Final Report Summary - CHANGE-POINT TESTS (New Results on Structural Change Tests: Theory and Applications)
The project has the following objectives and outcomes:
(a) In econometrics as well as many other fields, we specify and estimate statistical models in order to quantify theories, to evaluate hypothesis related to our theories, to forecast a variable of interest or generally to make statistical inference. One of the elements of reliable statistical inference is the validity of the assumptions of the model. Hence one important aspect of model evaluation is the development of residual based tests in order to evaluate whether our model specification assumptions are valid. This project develops a novel, general alternative asymptotic analysis of test statistics with estimation error for residual specification tests or two stage estimators. The asymptotic theory of these tests is developed under general assumptions for the models and estimators. The theory developed can be applied to various econometric specifications as long as they satisfy certain conditions. We provide applications of our asymptotic analysis to time series models as well as discrete choice models.
(b) Most economic phenomena undergo through periods of structural change. A family of tests for structural changes in the mean of a time series phenomena can exhibit non-monotonic power which can even go to zero as the alternative considered is further away from the null value. A number of such tests suffer from this problem. These tests are widely used in both Econometrics and Statistics fields. The non-monotone power is not only an important problem of any statistical test but it can have significant consequences in applications given that it will fail to detect any large or multiple changes in an economic process.
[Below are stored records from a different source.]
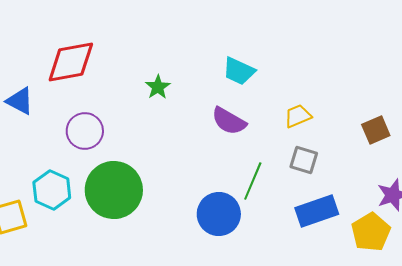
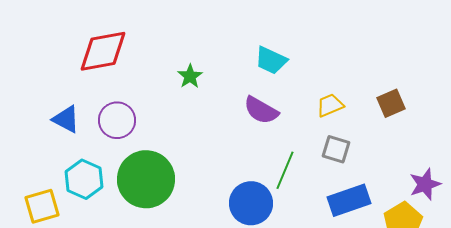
blue triangle: (20, 101) -> (66, 119), moved
brown square: (376, 130) -> (391, 103), moved

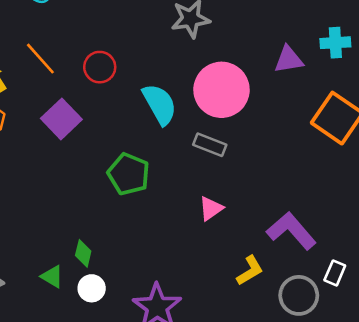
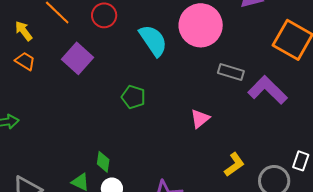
gray rectangle: (210, 145) -> (231, 72), moved
green pentagon: (129, 174) -> (133, 97), size x0.7
purple L-shape: (291, 231) -> (268, 90), moved

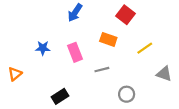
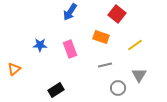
gray line: (102, 70) -> (105, 65), moved
gray triangle: (164, 74) -> (139, 75), moved, turned 42

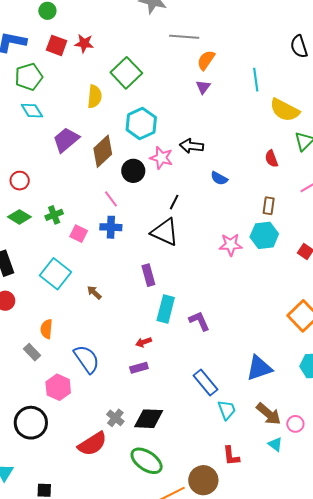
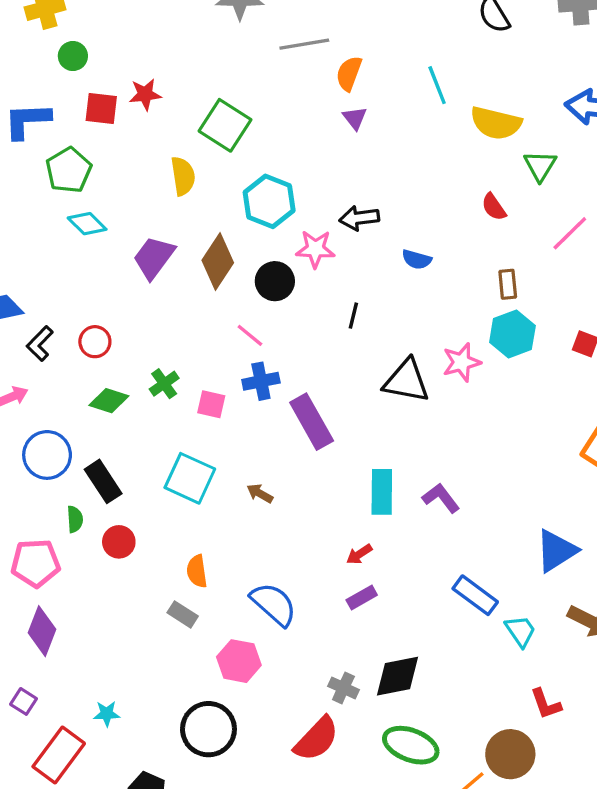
black triangle: (165, 232) -> (406, 381), moved
purple rectangle: (148, 275) -> (312, 422), moved, size x1.5

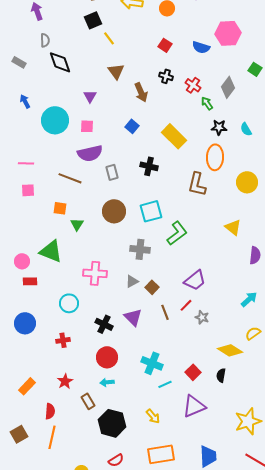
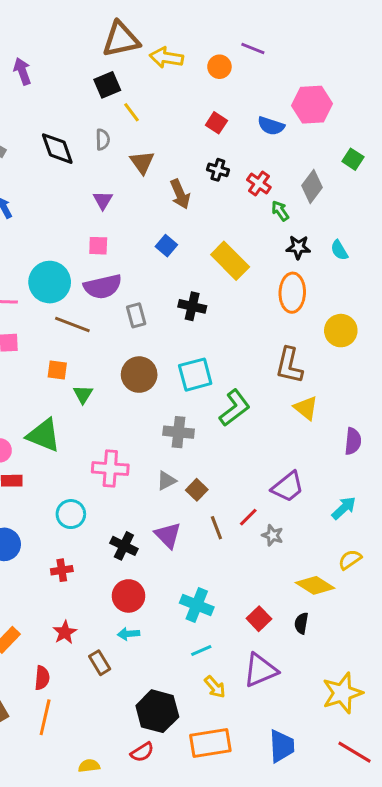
gray semicircle: (45, 40) -> (103, 140), moved
cyan circle: (55, 120) -> (50, 282), moved
brown L-shape: (197, 184) -> (289, 365), moved
yellow triangle: (233, 227) -> (306, 408), moved
purple trapezoid: (195, 280) -> (288, 487), moved
cyan line: (165, 384) -> (201, 651), moved
yellow arrow: (153, 416) -> (215, 687), moved
black hexagon: (112, 423) -> (157, 711), moved

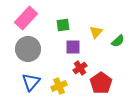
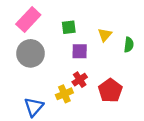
green semicircle: (118, 41) -> (129, 45), turned -40
red cross: (80, 68) -> (80, 80), moved
blue triangle: (31, 82) -> (34, 107), moved

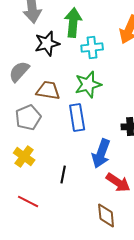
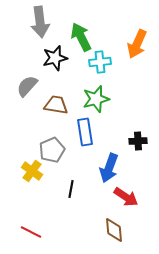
green arrow: (73, 22) -> (81, 37), turned -32
gray pentagon: (28, 118) -> (52, 150), moved
red line: (28, 202) -> (31, 232), moved

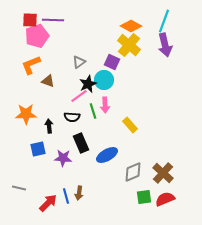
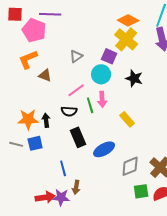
red square: (30, 20) -> (15, 14), moved
pink pentagon: (37, 36) -> (34, 30), turned -30
black star: (88, 84) -> (134, 78), moved, turned -30
orange star: (26, 114) -> (28, 119), moved
purple star: (63, 158) -> (61, 197), moved
gray line: (19, 188) -> (16, 144), moved
blue line: (66, 196) -> (63, 168), moved
red arrow: (48, 203) -> (45, 197), turned 36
Failure to detect structural changes has (i) statistical inference implications related e.g. to the properties of the estimators and forecasting based on a given model, (ii) economic policy decisions e.g. investment misallocation decisions. In this project we proposed a solution to the non-monotone power problem/puzzle of a family structural change or change point tests which directly deals with the source of the problem namely the long-run variance estimator or the Heteroskedastic and Autocorrelation consistent estimator used in these tests. Using this alternative long-run variance estimator the existing change-point tests no longer suffer from the non-monotone problem. In addition, this new estimator can also be used in other types of tests.
(c) We evaluate the properties of a new recently proposed family of time series models where the regressand is observed at a different sampling frequency from the regressors. We relate the theoretical properties of these models to the traditional models of temporal aggregation in econometrics. We show that generally ignoring the different sampling frequencies of the various economic variables can lead to statistical inference problems. We apply these models in different fields of economics ranging from forecasting to testing various hypotheses related to economic theory relationships.
The results of the project have been published in top field journals. They have been used by other researchers in the area of Economics and have been cited by other papers. Moreover some of the results of the project are of interest to the research departments of Central Banks both in Europe and in the US for economic policy analysis.
(a) In econometrics as well as many other fields, we specify and estimate statistical models in order to quantify theories, to evaluate hypothesis related to our theories, to forecast a variable of interest or generally to make statistical inference. One of the elements of reliable statistical inference is the validity of the assumptions of the model. Hence one important aspect of model evaluation is the development of residual based tests in order to evaluate whether our model specification assumptions are valid. This project develops a novel, general alternative asymptotic analysis of test statistics with estimation error for residual specification tests or two stage estimators. The asymptotic theory of these tests is developed under general assumptions for the models and estimators. The theory developed can be applied to various econometric specifications as long as they satisfy certain conditions. We provide applications of our asymptotic analysis to time series models as well as discrete choice models.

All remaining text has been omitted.